Guy Castegnaro, Founding & Managing Partner, Castegnaro Ius-Laboris Crédits : Castegnaro-Ius Laboris Luxembourg

Guy Castegnaro, Founding & Managing Partner, Castegnaro Ius-Laboris Crédits : Castegnaro-Ius Laboris Luxembourg

La relation intime entre deux salariés peut-elle être dissimulée en cas de conflit d’intérêts?

En 2019, aux États-Unis, McDonald’s avait licencié son PDG. Ce dernier, divorcé et père de deux enfants, avait été démis de ses fonctions après s’être engagé dans une relation consensuelle avec une employée, en violation de la politique de l’entreprise et plus particulièrement de son code de bonne conduite («Standards of Business Conduct»).

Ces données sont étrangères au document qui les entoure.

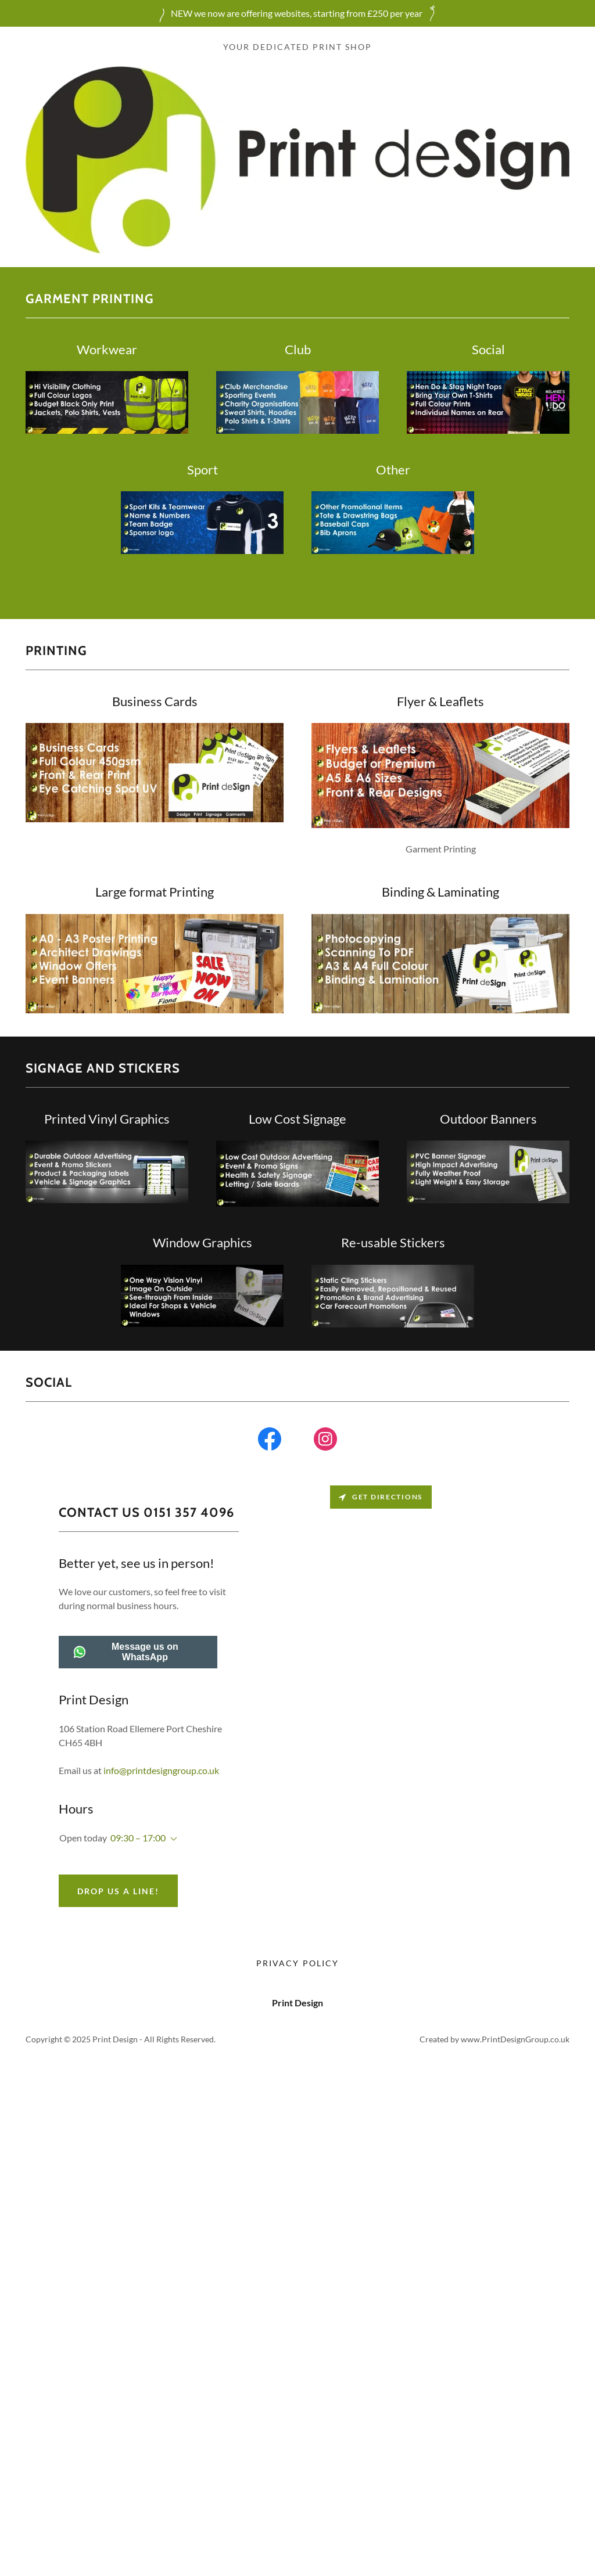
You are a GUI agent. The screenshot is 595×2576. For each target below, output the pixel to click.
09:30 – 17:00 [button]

Par la suite, il avait déclaré qu’il était «profondément reconnaissant» pour le temps qu’il a passé chez McDonald’s et qu’il «reconnaissait son erreur de jugement».

Reste à savoir si la romance sur le lieu de travail était la seule raison de ce surprenant licenciement.

Comme McDonald’s, beaucoup d’entreprises interdisent encore actuellement les relations amoureuses entre collaborateurs dans leurs règlements internes ou codes éthiques en utilisant par exemple les termes suivants:

«Il vous est interdit d’entretenir une relation romantique avec un ou une collègue qui est dans un rapport hiérarchique direct ou indirect avec vous.».

Une juridiction allemande a entretemps estimé que de telles règles étaient contraires aux droits fondamentaux et qu’elles étaient d’emblée inefficaces.

Il semble que les juges luxembourgeois n’aient pas encore été confrontés à une telle situation, mais devraient en cas de litige se rallier aux raisonnements de leurs collègues voisins.

Les relations amoureuses entre collègues sont-elles mieux protégées en Europe?

En principe, le droit européen reconnaît et protège le droit fondamental au libre épanouissement de la personnalité. Toutefois, la paix au sein de l’entreprise peut facilement être perturbée, ce qui pourrait avoir des conséquences en droit du travail.

Une relation amoureuse peut-elle constituer un motif de licenciement?

La Cour de cassation française a récemment confirmé le licenciement d’un DRH qui n’a pas informé l’employeur de sa relation avec une représentante du personnel.

Vie privée versus intérêts de l’entreprise

La Cour a d’abord rappelé qu’en principe, un motif tiré de la vie personnelle du salarié ne peut pas justifier un licenciement sauf s’il constitue un manquement de l’intéressé à une obligation découlant de son contrat de travail.

Un licenciement peut aussi être justifié si un fait tiré de la vie personnelle peut se rattacher à la vie professionnelle.

Il ne fait aucun doute que l’existence d’une relation intime entre salariés relève de leur vie personnelle, même s’ils travaillent dans la même entreprise.

Mais si cette relation intime se rattache à leur vie professionnelle, en raison de leurs fonctions respectives qui, par exemple, les amènent à participer à des réunions au cours desquelles sont discutés des sujets sensibles pour l’entreprise, et est de nature à affecter le bon exercice de leur activité professionnelle, le licenciement peut être jugé fondé.

Ainsi, en dissimulant sa relation amoureuse à l’employeur, le salarié aurait manqué à son obligation de loyauté.

Quid en cas de divulgation volontaire de la relation amoureuse par le salarié?

Dans ce cas, l’employeur n’aurait probablement pas pu sanctionner le salarié, puisque le manquement à l’obligation de loyauté aurait disparu. Il aurait vraisemblablement pu lui retirer sa délégation de pouvoir pour éviter tout conflit d’intérêts, mais aurait-il choisi de maintenir à son poste un DRH dépourvu d’une telle délégation? 

Quid en cas d’absence de préjudice pour l’employeur?

Il semble importer peu qu’un préjudice pour l’employeur ou pour l’entreprise soit établi ou non. Le manquement du salarié à l’obligation de loyauté rendrait à lui seul impossible son maintien dans l’entreprise.

Le respect de la vie privée du salarié cède-t-il devant l’intérêt de l’entreprise?

Deux principes se sont heurtés dans cette affaire: d’une part, l’obligation pour l’employeur de respecter la vie privée du salarié et, d’autre part, l’obligation d’exécuter le contrat de travail de bonne foi, qui s’impose à l’employeur comme au salarié.

Or, dans cette affaire, l’intérêt de l’entreprise a primé sur cette liberté fondamentale du salarié.

Il est clair qu’une relation amoureuse en tant que telle ne peut pas être un motif de licenciement.

Cacher une relation amoureuse qui affecte le bon exercice des fonctions professionnelles est cependant risqué et peut signifier la fin d’une relation de travail.